On the other hand, turnover among specialty physician reps increased slightly from 9 percent in 2000 to 11 percent in 2001. Demand for those reps resulting from the growth of specialty sales forces may explain that increase in turnover. Even this seemingly small change could be a concern because specialty reps are an elite and experienced group-generally the last ones a company wants to lose.
Most interesting is the fact that among high performers, pay is the number one reason for leaving a company. Among average and low-performing reps, the primary driver of attrition remains, as it has traditionally, the person's immediate supervisor-with compensation running second. (See "Why They Leave," page 46.) That high-performing reps are motivated by money is no surprise, but the extent to which that sets them apart from others may be. Companies that place increased emphasis on rewarding top performers are obviously on to something. They should not forget, however, that even within that group, the "immediate supervisor" is the second most often reason that people choose to leave.
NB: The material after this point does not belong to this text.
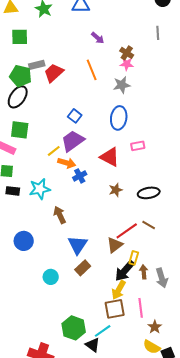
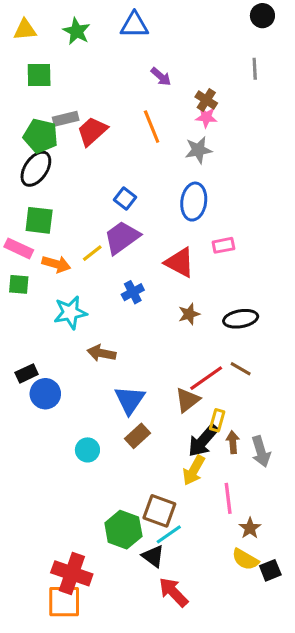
orange arrow: (67, 163) -> (56, 264), moved
black rectangle: (13, 191) -> (27, 373), moved, turned -32
brown arrow: (60, 215) -> (102, 353), turned -54
brown square: (115, 309) -> (159, 511), moved, turned 30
Basics of Base Pay During the past few years, it seemed that salaries for salespeople within general industry were closing in on those paid by the pharma industry. But the latest statistics show that the pharma industry has stayed ahead of other industries by 20 percent. Between 2000 and 2001, the pharma's median salary increase was 5.5 percent, while general industry's was 3.9 percent.
At the same time, US pharma companies are trying hard to stay ahead of one another. Fully half, in an attempt to attract and retain the best sales representatives and managers, target their total cash compensation between the 75th and 90th percent of what the marketplace offers. (See "Targeting the Top," page 46.) That trend is reminiscent of Garrison Keillor's mythical Lake Wobegon where "all the children are above average." Pharma companies are striving for the same statistical impossibility of maintaining above-average salaries for everyone. The result is that the median spirals upward just as companies try to come in above it. Because those companies collectively move the whole frame of reference, it makes it difficult for any individual one to pull ahead of the crowd and set itself apart with its pay practices. Despite their best efforts, all that most companies manage to do is to maintain their compensation at parity with the competition.